The problem
Copy out each line of the entries below in which the string "ریحان" appears.

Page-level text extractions
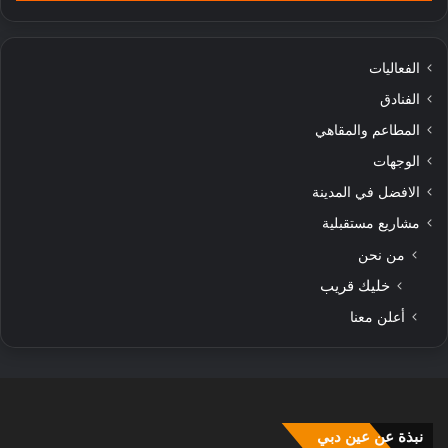
الفعاليات
الفنادق
المطاعم والمقاهي
الوجهات
الافضل في المدينة
مشاريع مستقبلية
من نحن
خليك قريب
أعلن معنا
نبذة عن عين دبي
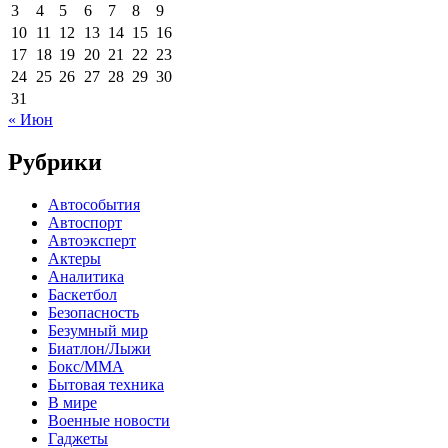
3
4
5
6
7
8
9
10
11
12
13
14
15
16
17
18
19
20
21
22
23
24
25
26
27
28
29
30
31
« Июн
Рубрики
Автособытия
Автоспорт
Автоэксперт
Актеры
Аналитика
Баскетбол
Безопасность
Безумный мир
Биатлон/Лыжи
Бокс/MMA
Бытовая техника
В мире
Военные новости
Гаджеты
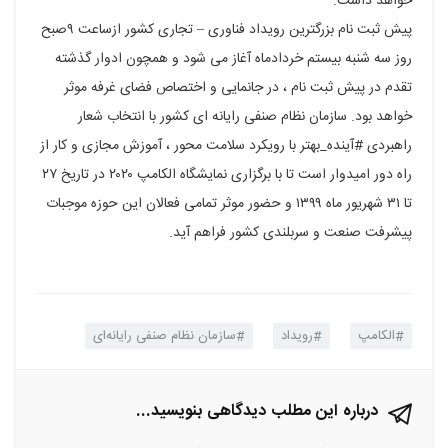
خواهد داشت.
پیش ثبت نام بزرگترین رویداد فناوری – تجاری کشور ازساعت ۹صبح
روز سه شنبه بیستم خردادماه آغاز می شود و همچون ادوار گذشته
تقدم در پیش ثبت نام ، در جانمایی و اختصاص فضای غرفه موثر
خواهد بود. سازمان نظام صنفی رایانه ای کشور با انتخاب شعار
راهبردی #آینده_بهتر با رویکرد سلامت محور ، آموزش مجازی و کار از
راه دور امیدوار است تا با برگزاری نمایشگاه الکامپ ۲۰۲۰ در تاریخ ۲۷
تا ۳۱ شهریور ماه ۱۳۹۹ و حضور موثر تمامی فعالان این حوزه موجبات
پیشرفت صنعت و سربلندی کشور فراهم آید.
الکامپ
رویداد
سازمان نظام صنفی رایانه‌ای
درباره این مطلب دیدگاهی بنویسید...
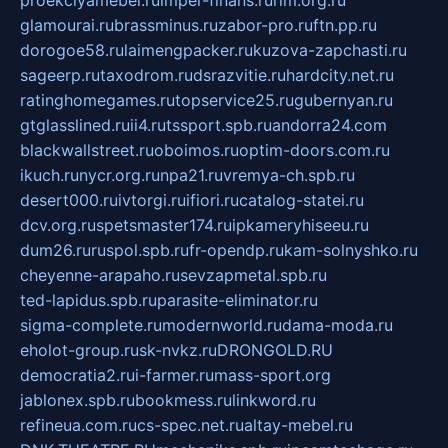
proekciyamebel.ru
imper-finans.ru
rim.org.ru
glamourai.ru
brassminus.ru
zabor-pro.ru
ftn.pp.ru
dorogoe58.ru
laimengpacker.ru
kuzova-zapchasti.ru
sageerp.ru
taxodrom.ru
dsrazvitie.ru
hardcity.net.ru
ratinghomegames.ru
topservice25.ru
gubernyan.ru
gtglasslined.ru
ii4.ru
tssport.spb.ru
andorra24.com
blackwallstreet.ru
oboimos.ru
optim-doors.com.ru
ikuch.ru
nycr.org.ru
npa21.ru
vremya-ch.spb.ru
desert000.ru
ivtorgi.ru
ifiori.ru
catalog-statei.ru
dcv.org.ru
spetsmaster174.ru
ipkameryhiseeu.ru
dum26.ru
ruspol.spb.ru
fr-opendp.ru
kam-solnyshko.ru
cheyenne-arapaho.ru
sevzapmetal.spb.ru
ted-lapidus.spb.ru
parasite-eliminator.ru
sigma-complete.ru
modernworld.ru
dama-moda.ru
eholot-group.ru
sk-nvkz.ru
DRONGOLD.RU
democratia2.ru
i-farmer.ru
mass-sport.org
jablonex.spb.ru
bookmess.ru
linkword.ru
refineua.com.ru
cs-spec.net.ru
altay-mebel.ru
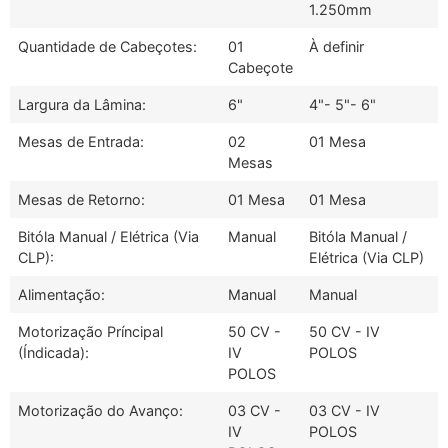
1.250mm
Quantidade de Cabeçotes:
01
À definir
Cabeçote
Largura da Lâmina:
6"
4"- 5"- 6"
Mesas de Entrada:
02
01 Mesa
Mesas
Mesas de Retorno:
01 Mesa
01 Mesa
Bitóla Manual / Elétrica (Via
Manual
Bitóla Manual /
CLP):
Elétrica (Via CLP)
Alimentação:
Manual
Manual
Motorização Príncipal
50 CV -
50 CV - IV
(Índicada):
IV
POLOS
POLOS
Motorização do Avanço:
03 CV -
03 CV - IV
IV
POLOS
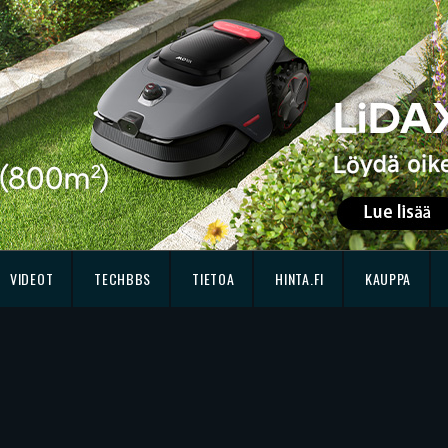
VIDEOT
TECHBBS
TIETOA
HINTA.FI
KAUPPA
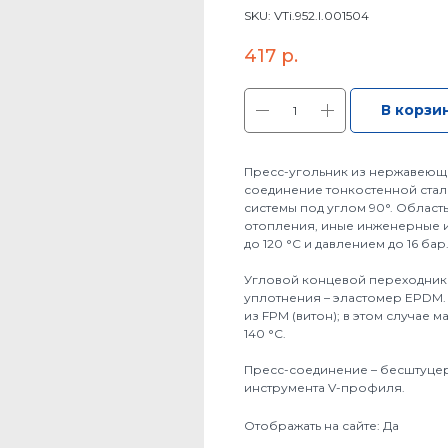
SKU:
VTi.952.I.001504
417
р.
В корзи
Пресс-угольник из нержавеюще
соединение тонкостенной ста
системы под углом 90°. Облас
отопления, иные инженерные и
до 120 °С и давлением до 16 бар
Угловой концевой переходник VT
уплотнения – эластомер EPDM.
из FPM (витон); в этом случае
140 °С.
Пресс-соединение – бесштуце
инструмента V-профиля.
Отображать на сайте: Да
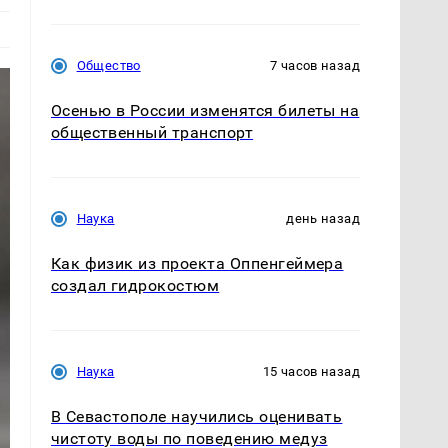
Общество
7 часов назад
Осенью в России изменятся билеты на
общественный транспорт
Наука
день назад
Как физик из проекта Оппенгеймера
создал гидрокостюм
Наука
15 часов назад
В Севастополе научились оценивать
чистоту воды по поведению медуз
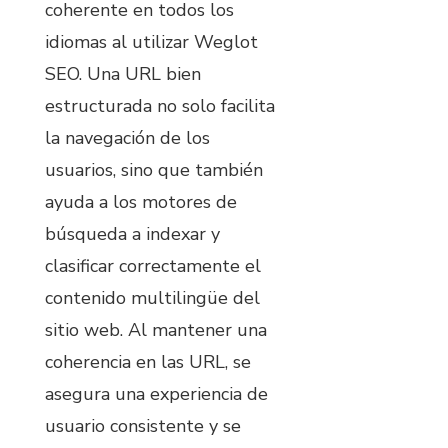
coherente en todos los
idiomas al utilizar Weglot
SEO. Una URL bien
estructurada no solo facilita
la navegación de los
usuarios, sino que también
ayuda a los motores de
búsqueda a indexar y
clasificar correctamente el
contenido multilingüe del
sitio web. Al mantener una
coherencia en las URL, se
asegura una experiencia de
usuario consistente y se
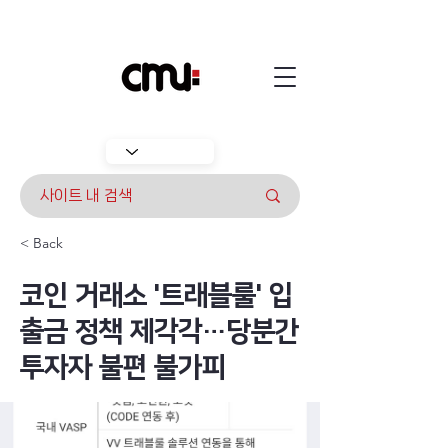
< Back
코인 거래소 '트래블룰' 입
출금 정책 제각각…당분간
투자자 불편 불가피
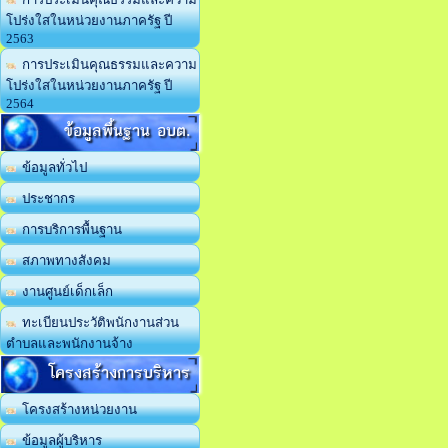
โปร่งใสในหน่วยงานภาครัฐ ปี
2563
การประเมินคุณธรรมและความ
โปร่งใสในหน่วยงานภาครัฐ ปี
2564
ข้อมูลพื้นฐาน อบต.
ข้อมูลทั่วไป
ประชากร
การบริการพื้นฐาน
สภาพทางสังคม
งานศูนย์เด็กเล็ก
ทะเบียนประวัติพนักงานส่วน
ตำบลและพนักงานจ้าง
โครงสร้างการบริหาร
โครงสร้างหน่วยงาน
ข้อมูลผู้บริหาร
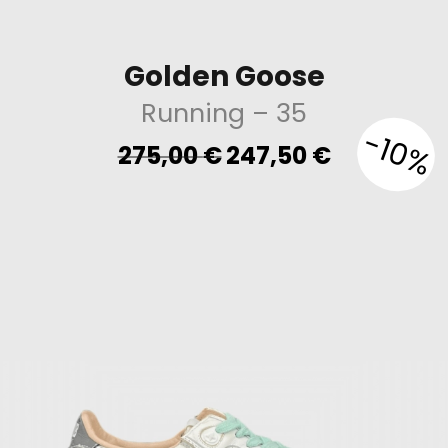
Golden Goose
Running
– 35
-10%
Original
Current
275,00
€
247,50
€
price
price
was:
is:
275,00 €.
247,50 €.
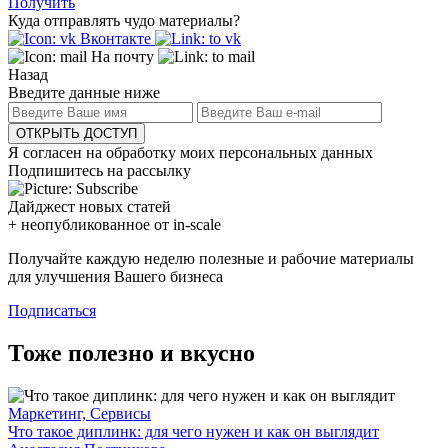
Получить
Куда отправлять чудо материалы?
Вконтакте
На почту
Назад
Введите данные ниже
ОТКРЫТЬ ДОСТУП
Я согласен на обработку моих персональных данных
Подпишитесь на рассылку
Дайджест новых статей
+ неопубликованное от in-scale
Получайте каждую неделю полезные и рабочие материалы
для улучшения Вашего бизнеса
Подписаться
Тоже полезно и вкусно
Маркетинг, Сервисы
Что такое диплинк: для чего нужен и как он выглядит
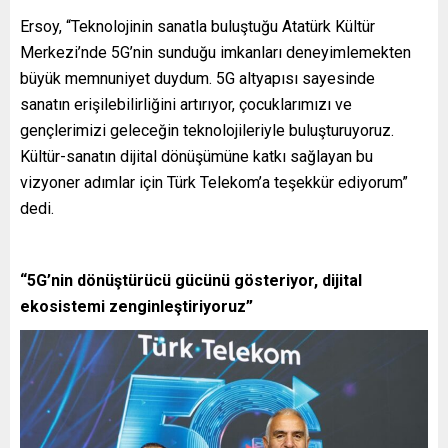
Ersoy, “Teknolojinin sanatla buluştuğu Atatürk Kültür
Merkezi’nde 5G’nin sunduğu imkanları deneyimlemekten
büyük memnuniyet duydum. 5G altyapısı sayesinde
sanatın erişilebilirliğini artırıyor, çocuklarımızı ve
gençlerimizi geleceğin teknolojileriyle buluşturuyoruz.
Kültür-sanatın dijital dönüşümüne katkı sağlayan bu
vizyoner adımlar için Türk Telekom’a teşekkür ediyorum”
dedi.
“5G’nin dönüştürücü gücünü gösteriyor, dijital
ekosistemi zenginleştiriyoruz”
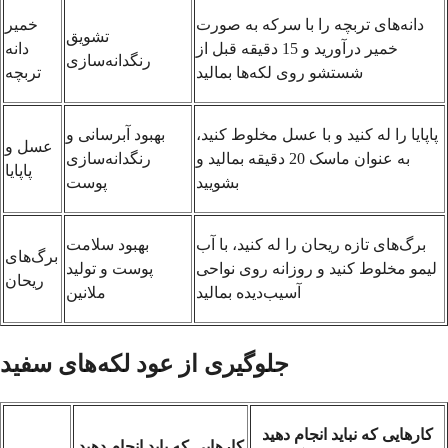
دانه‌های تربچه را با سرکه به صورت
خمیر
تشویق
خمیر درآورید و 15 دقیقه قبل از
دانه
رنگدانه‌سازی
شستشو روی لکه‌ها بمالید
تربچه
پاپایا را له کنید و با عسل مخلوط کنید،
بهبود آبرسانی و
عسل و
به عنوان ماسک 20 دقیقه بمالید و
رنگدانه‌سازی
پاپایا
بشویید
پوست
برگ‌های تازه ریحان را له کنید، با آب
بهبود سلامت
برگ‌های
لیمو مخلوط کنید و روزانه روی نواحی
پوست و تولید
ریحان
آسیب‌دیده بمالید
ملانین
جلوگیری از عود لکه‌های سفید
کارهایی که نباید انجام دهید
کارهایی که باید انجام دهید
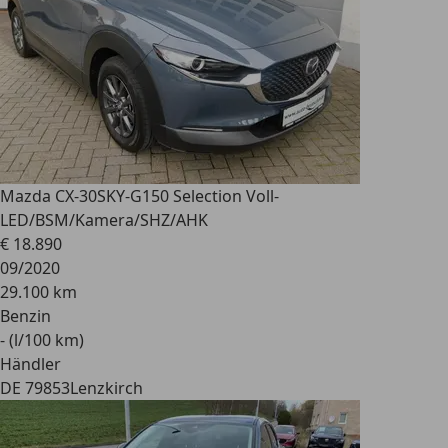
Mazda CX-30
SKY-G150 Selection Voll-
LED/BSM/Kamera/SHZ/AHK
€ 18.890
09/2020
29.100 km
Benzin
- (l/100 km)
Händler
DE 79853
Lenzkirch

Final answer
برگ‌های تازه ریحان را له کنید، با آب
ریحان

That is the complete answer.